It isn’t news to many people that I am currently taking a sabbatical from Aikido, but I thought it might help to have my reasons why in one place. It also helps to get feedback from other ninjas who might read this blog.
At the end of 2011 I sent my two Aikido Sensei an email explaining why I wouldn’t be returning to Wits Aikido in the new year. I am happy with my decision, as I was not enjoying my training and I have my disagreements with the federation and the way it is run. It is always difficult to leave some things behind, but I was able to do so because I know that there will always be another dojo and another opportunity to train again. In my endless narcissism, this was also my protest against the general mindset in AFSA. No one will likely pay attention, but I also could no longer bring myself to be affiliated with a federation that did not make me proud.
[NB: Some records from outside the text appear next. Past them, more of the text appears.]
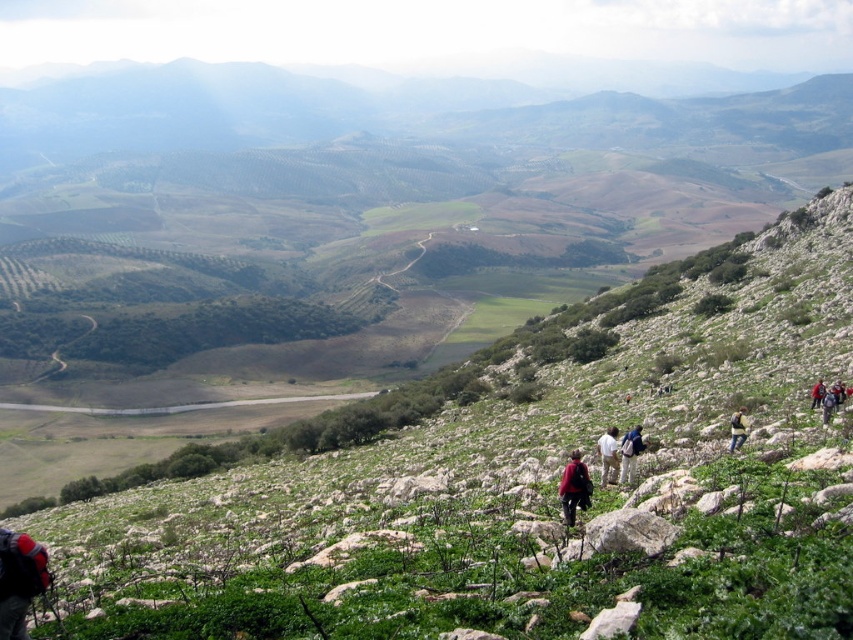 Question: Which is farther from the light brown fabric backpack at lower right?

Choices:
 (A) dark blue backpack at lower right
 (B) red fabric backpack at lower right
 (C) blue fabric backpack at center-right
 (D) dark red backpack at center

Answer: (B)

Question: Which of the following is the farthest from the observer?

Choices:
 (A) dark blue backpack at lower right
 (B) blue fabric backpack at center-right
 (C) light brown fabric backpack at lower right
 (D) dark red backpack at center

Answer: (A)

Question: Can you confirm if blue fabric backpack at center-right is bigger than red fabric backpack at lower right?

Choices:
 (A) no
 (B) yes

Answer: (B)

Question: Is the position of blue fabric backpack at center-right less distant than that of red fabric backpack at lower right?

Choices:
 (A) yes
 (B) no

Answer: (A)

Question: Estimate the real-world distances between objects in this image. Which object is farther from the blue fabric backpack at center-right?

Choices:
 (A) light brown fabric backpack at lower right
 (B) dark blue backpack at lower right

Answer: (B)

Question: Does blue fabric backpack at center-right have a smaller size compared to dark blue backpack at lower right?

Choices:
 (A) no
 (B) yes

Answer: (A) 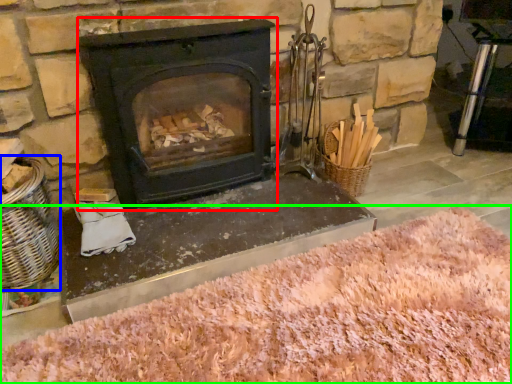 Question: Estimate the real-world distances between objects in this image. Which object is closer to wood burning stove (highlighted by a red box), basket (highlighted by a blue box) or sand (highlighted by a green box)?

Choices:
 (A) basket
 (B) sand

Answer: (A)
The politics started at the upper levels and impacted the rest of us in terms of bullshit grading rules and favouritism. I sat in enough bloody AGMs to see it. It is unfair and unfortunate, but that’s just how things were going. And I will willingly admit that the federation can only improve as long as the good ninjas stay, but I’m also so tired of how chauvenism and general rudeness is tolerated on the mats. And the fact that there’s always no money is a bit suspicious. I have enjoyed learning with Sensei Jawaid and Sensei Umesh, as well as black belts Daniel and Phil, but there are other factors behind my departure I’d rather not go into here.
So, promising myself that I would return to Aikido at a better time, I have decided to focus purely on Goju Ryu. Anyone who has trained with me knows that I’ve always been better at Aikido despite the fact that I’ve been stuck at pitiful 4th kyu for 4 years for a variety of reasons. Now after a month of only doing Goju Ryu, I can already see a change not only in my movement, but in my mindset.
I have tried, for most of my life, to be a Jane of all trades. So I have been for many years the organiser (despite being inherently disorganised), an aspiring artist, a baker, a masterchef, an Aikido-ka, a Karate-ka, a violinist, a writer and leader. And then I left university and realised that I didn’t actually have to do all that shit for approval. I actually hate cooking, but I used to do it because other people liked my food. The same goes for baking, but I still enjoy that on occasion. I ended up running dojo admin for4 years and to this day I still can’t file anything or have a useful system of any kind. The best I managed was keeping club receipts in a grubby envelope. I used to draw and try and get better at it, but fuck it. Violin fell away because lessons are expensive and I hadn’t learned enough to practice effectively by myself. But when I found that I could be dedicated to martial arts and writing, suddenly I had more time. I had less stress. And even when I was doing two arts, it was manageable because I did not have as many distractions. I don’t have internet or a TV at home. It frees up four extra hours a day at least, so its not that I never have time to be a great writer or ninja. I don’t have kids and most of my friends are busy most of the time. If I choose to, I can write five or six thousand words a night, or do some supplementary training. Having a martial artist for a partner does make it much easier, since he won’t be perturbed by strange flailing.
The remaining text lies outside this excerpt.